Keegan has spoken to schoolchildren. She has appeared in front of active military personnel. No one is disqualified form hearing the message.
"I've had e-mails letters," she says. "I've had people come up to me and tell me their stories, and say to me, 'I've been a victim of sexual assault, and I've held that story in my heart for 20 years now and never told anybody."
Keegan says she is passionate about the Miss America Pageant and Miss America Organization because it affords her and her fellow contestants a chance to not only compete for scholarship money (and, of course, the accompanying fame) but to bring important issues to light.
"A lot of people question the relevancy of Miss America anymore. What's its place?" she says. "You have these girls waving and kind of parading around the stage in swimsuits — well, what's the point?"
She jumps in to answer her own hypothetical question.
"Tell me another organization that gives young women, from 18 to 24, the ability to fund their education and give them a platform to speak out on a local, state and national level about issues that matter to them," she says, not waiting for an answer. "There are none."
Keegan already has won enough scholarship money during her pageant career to pay for her undergraduate work and her first year of medical school at the University of Utah in Salt Lake City. She has two fields of interest: pediatrics, or sports medicine. A Pittsburgh Penguins fan, Keegan says her dream job would be to be a physician for an NHL team, meaning that a pro hockey player suffering from a sprained ACL might conceivably be treated by, yes, a one-time Miss America.
"My mom says the Penguins are my boyfriends," she says, laughing. "Rosemont is right next to Philadelphia, but I couldn't be a Flyers fan. I don't like how they play. They're a little too aggressive, too physical, for me, and not enough skill and speed, and that's why I got into watching the sport. Naturally, I went to their cross-state rivals and love the Pittsburgh Penguins."
As for the chances of winning Saturday's pageant, to be telecast tape-delayed at 8 p.m. (the live show is at 5 p.m.), Keegan is a long shot, no better than 53-to-1 (Puerto Rico is back onstage, joining District of Columbia and the U.S. Virgin Island as non-state entries). They're probably longer than that, even, considering Miss Nevada never has won the pageant and has not finished any higher than Stacie James' second-runner-up showing in the 1987 pageant.
But Keegan is a strong candidate for the Quality of Life Award, which is judged independently of the pageant and focuses solely on how effectively a contestant promotes her platform. That winner, who receives $6,000 in scholarship money, is announced Thursday.
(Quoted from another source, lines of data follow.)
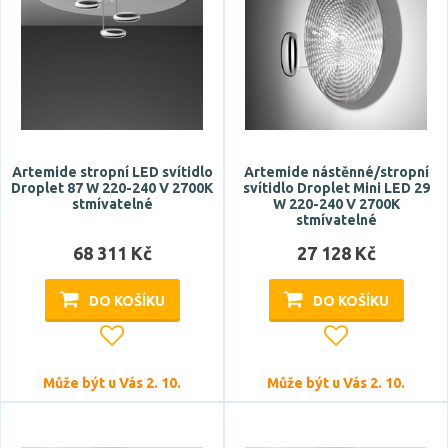
Artemide stropní LED svítidlo
Artemide nástěnné/stropní
Droplet 87 W 220-240 V 2700K
svítidlo Droplet Mini LED 29
stmívatelné
W 220-240 V 2700K
stmívatelné
68 311 Kč
27 128 Kč
DO KOŠÍKU
DO KOŠÍKU
Může být u Vás 2. 10.
Může být u Vás 2. 10.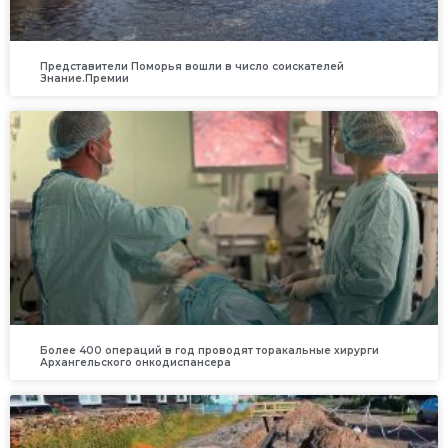
Представители Поморья вошли в число соискателей
Знание.Премии
Более 400 операций в год проводят торакальные хирурги
Архангельского онкодиспансера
"It would be so gratifying to be recognized as that. It would be such an honor," says Keegan, who reiterates that she is in the Miss America Pageant to win the entirety of the enchilada. "I've never wanted to be in any other pageant, (such as) Miss USA, at all. This is the one. After this, I won't compete in another pageant, ever. I'm very confident. ... I think there are some girls here who are perfectly fine being their state titleholder, and that's all they want.
"I'm very happy being Miss Nevada, but I'm ready for a promotion."